George J. Bryjak writes:
To date, the greatest number of refusals occurs among the ranks of pharmacists who deny oral contraceptive pills and emergency contraception pills to women. There were 180 reported prescription denials over a six-month period in 2004, and according to the Alan Guttmacher Institute, which tracks reproductive heath issues, “There seems to be a more organized campaign to allow pharmacists to refuse.”
It’s unlikely that refusing to dispense prescriptions will remain limited to contraceptives. If your child has a diagnosed eating disorder and the individual dispensing drugs does not believe this condition is a legitimate malady, he or she could decline to fill the legal prescription of a licensed physician. A pharmacist of the opinion that sexual intercourse is for the sole purpose of procreation may reject the Viagra prescription of an elderly man.

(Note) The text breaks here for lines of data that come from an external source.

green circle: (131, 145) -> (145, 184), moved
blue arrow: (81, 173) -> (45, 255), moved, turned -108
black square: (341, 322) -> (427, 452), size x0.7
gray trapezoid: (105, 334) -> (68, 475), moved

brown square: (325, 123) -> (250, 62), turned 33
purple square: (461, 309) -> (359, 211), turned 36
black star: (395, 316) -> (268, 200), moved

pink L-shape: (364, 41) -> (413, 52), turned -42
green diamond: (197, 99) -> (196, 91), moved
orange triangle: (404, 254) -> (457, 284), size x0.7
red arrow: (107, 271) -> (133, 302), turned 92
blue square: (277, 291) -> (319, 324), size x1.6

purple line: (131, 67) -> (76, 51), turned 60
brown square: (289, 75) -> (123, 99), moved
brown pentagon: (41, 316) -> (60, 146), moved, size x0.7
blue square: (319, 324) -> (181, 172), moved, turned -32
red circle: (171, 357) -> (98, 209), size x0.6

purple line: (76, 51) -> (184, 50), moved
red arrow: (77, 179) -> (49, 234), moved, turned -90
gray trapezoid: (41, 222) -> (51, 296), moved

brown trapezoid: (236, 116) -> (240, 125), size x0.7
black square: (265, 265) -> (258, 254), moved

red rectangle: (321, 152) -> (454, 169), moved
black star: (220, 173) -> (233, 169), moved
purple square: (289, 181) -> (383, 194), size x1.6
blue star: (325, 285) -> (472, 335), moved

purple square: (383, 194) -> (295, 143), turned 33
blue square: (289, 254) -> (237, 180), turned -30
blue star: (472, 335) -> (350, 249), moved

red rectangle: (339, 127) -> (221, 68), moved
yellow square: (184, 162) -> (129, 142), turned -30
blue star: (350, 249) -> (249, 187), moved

The clash between the religious convictions of some health professionals and the rights of their patients/customers raise important questions. Should medical professionals have the legal right to decide what medications and services they will dispense and what medications and services they will withhold from patients? Are we moving toward a patchwork healthcare system wherein some physicians and pharmacists will provide all legal drugs and services while others render only medicine and care that is in line with their religious convictions?
The best description of this was coined by Ellen Goodman: conscience without consequence. Refusing to do something because your conscience won’t allow it may be laudable in some cases, but it stops being laudable when you refuse to accept the consequences of your refusal. Society cannot function as a society if people are able to ignore whatever rules, regulations, standards, or laws they want on the basis of “conscience” or religious desire.
Doctors prescribe medication to someone because it is their professional medical opinion that the person will benefit from it. Pharmacists have a professional obligation to refuse to dispense that medication if, in their professional opinion, there are medical reasons to think that the patient may be harmed. They do not have a personal right to refuse to dispense medication because they have a religious opinion against the use of the medication. If they are unable to do their job, they should find another profession — that’s the consequence of following one’s conscience instead of the standards and regulations of one’s profession.
Quick Poll: Should pharmacists and other health care professionals be required to dispense medication like contraceptives and 'morning-after' pills, even if they have religious objections?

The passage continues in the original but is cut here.